Guerra. In modo esplicito e implicito, avendo come motivo ricorrente lo scenario Russia-Ucraina, la guerra è presente nei termini che ormai da tanti mesi si conoscono. Con una caratteristica, attesa, ma che risulta in un certo senso politicamente ridicola, o, meglio, come indicatore perfetto del ruolo di questi summit che si pretendono solenni: ci si dichiara tutti d’accordo. Neppure una traccia, anche leggera, di un bisogno di “resilienza” intellettuale, di un problema di crisi di democrazia: si ripete, con convinzione verbale, che il disarmo e il bando alle armi nucleari fanno parte dei commitments. La logica del G7 è quella di negare le conflittualità che possono minacciare la linearità e la sottrazione al dibattito della violenza della realtà. Neppure un cenno sul ruolo del mercato delle armi. Per non parlare di un neo-colonialismo che occupa l’attenzione di tutti coloro che vorrebbero, almeno un poco, chiamare le cose per nome. E le tante guerre in corso sono relegate alle sezioni “regionali”. Noi, paesi democratici, non c’entriamo. Possiamo solo esprimere raccomandazioni: perfettamente anonime, perché i tanti sinonimi di “dittatori” o simili non possono essere riferiti a persone reali. Gli intrecci, apertissimi e segreti, tra economia, politica, ambiente, risorse, terrorismi, di cui sono fatte le tante guerre non possono far parte di un rapporto “pubblico”. Un esempio che richiama quanto detto sopra a proposito di cibo: il summit si è tenuto in un luogo non “neutro” della storia globale, nel cuore di un continente che è testimone-attore di due genocidi in corso: quello dei Rohingyas, in Myanmar (oggetto di una sentenza del Tribunale Permanente dei Popoli dal 2017, ripreso da due anni anche dalla Corte penale internazionale), e quello del popolo Eelam Tamil, in Sri Lanka (anch’esso giudicato dal TPP, ormai da 10 anni, ma che interessa attualmente anche la giustizia tedesca e inglese). E, a proposito di India, si dovrebbe ricordare almeno il Kashmir. Ma anche la sola menzione dei nomi è proibita. Lo avevano fatto anche con Papa Francesco, che poi ha disobbedito. I G7 citano, ovviamente, l’ASEAN che è la autorità regionale: le raccomandano pace e sviluppo per tutti i paesi, così che gli accordi commerciali con i G7 siano più fluidi. I popoli sono incidenti di percorso, da risolvere nascondendoli, o eliminandoli.
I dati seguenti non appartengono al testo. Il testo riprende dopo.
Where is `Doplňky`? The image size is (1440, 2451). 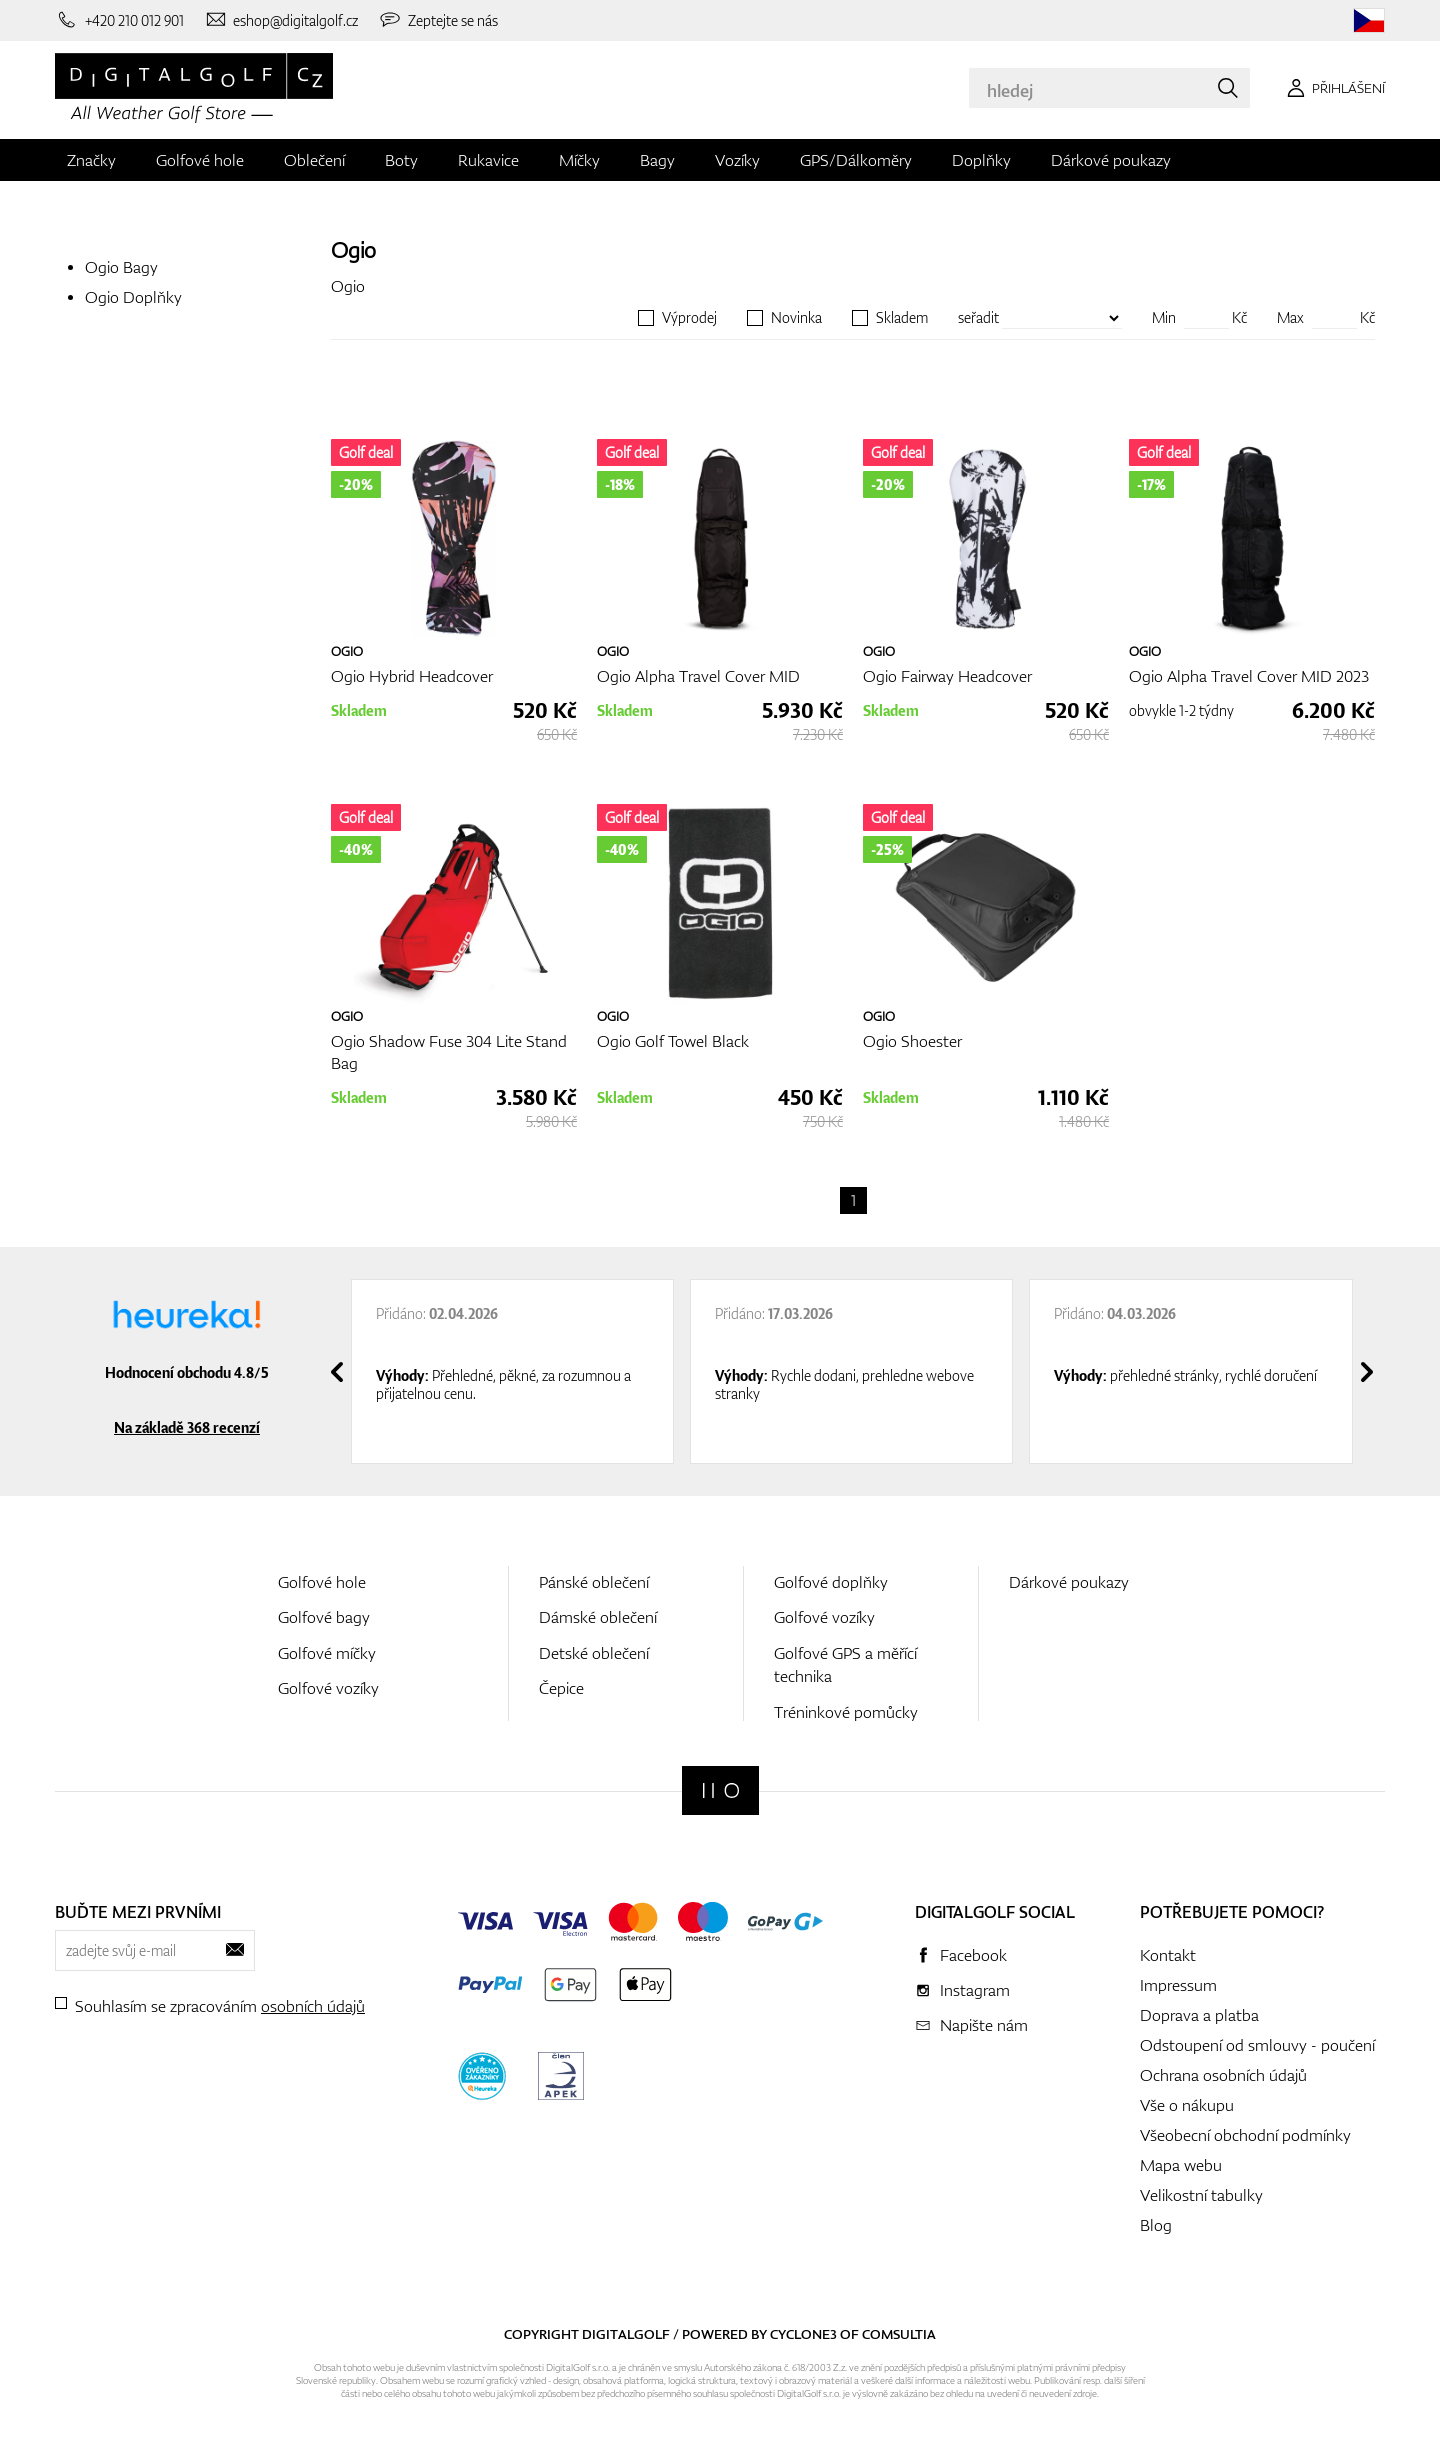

Un ultimo termine di riferimento: economic coercion. Il rapporto su questo tema è stato affidato al primo ministro inglese: con il compito, ben mirato e diligentemente svolto, di raccomandare-avvertire la Cina di non essere troppo aggressiva e incauta nella sua economic coercion: in settori tanto critici come quelli, ben noti, di semiconduttori, così pericolosamente alla frontiera tra mercati e sovranità territoriali (vedi Taiwan) e più largamente nel controllo delle vie del mare di quella parte del mondo. Gli invitati extra G7 (Australia, Indonesia) dovevano sentirsi formalmente committed: informati e coinvolti. Come nel discorso fatto al G7 dalla Presidente della Commissione Europea. In contesti delicati come quelli dei rapporti commerciali ed economici chiamare per nome i responsabili – Cina e Usa – non è elegante, anche se rischia di violare la “unità” assoluta dichiarata come risultato: «la trasparenza su come produciamo e sosteniamo le nostre produzioni è un punto di partenza».
Per concludere. Niente di nuovo in quanto è stato detto, come nel sistema di conferenze attorno cui gira il mondo (nel rapporto da Hiroshima uno dei paragrafi più “affascinanti” è l’elencazione di quante ce ne aspettano fino alla fine del 2024…): siamo al sicuro, tutto è sotto controllo e affidato a mani e menti responsabili; “connesse” è l’esplicitazione della dissociazione delle politiche globali dalla vita reale dei popoli. È interessante che, nelle forme di una diplomazia abituata a tutto digerire, persino il Segretario Generale delle Nazioni Unite, Guterres, più o meno nei giorni dei G7, ha riconosciuto che il sistema degli Stati così come era stato stabilito ai tempi della Dichiarazione Universale non è più capace né adatto a un mondo radicalmente cambiato: non solo per la contraddizione strutturale della composizione e dei compiti del Consiglio di sicurezza. È la sostanza stessa della democrazia che è in causa. Il teatro dei G7 sul cibo o sulla guerra, e nei suoi linguaggi “resilienti”, non è diverso da quello dell’Unione Europea che si affretta a congratularsi caldamente con Erdogan, negatore certificato di tutti i diritti fondamentali internazionalmente riconosciuti, così come hanno fatto tutti i G7, rappresentanti e custodi della dignità delle democrazie. Il disincanto (certo non nuovo) rispetto alla politica ufficiale deve essere una componente metodologica essenziale per vivere in una storia fatta e ostentata come una realtà che di fatto prescinde dalla concretezza della vita delle persone, e dove le “narrazioni” che dispensano dalla verifica delle sostituiscono il tempo e la fatica di chiamare per nome ciò che è intollerabile, anche se rivestito di altre parole. Ad Hiroshima, Biden non ha voluto neppure considerare la possibilità di ricordare le vittime: ha scritto nel libro degli ospiti una frase che può ben chiudere questa riflessione sulla capacità di finzione della politica dei “padroni” (lecito, od obbligato, questo termine nell’anniversario di don Milani?): «Possano le storie di questo “museo” ricordarci i nostri obblighi di costruire un futuro di pace».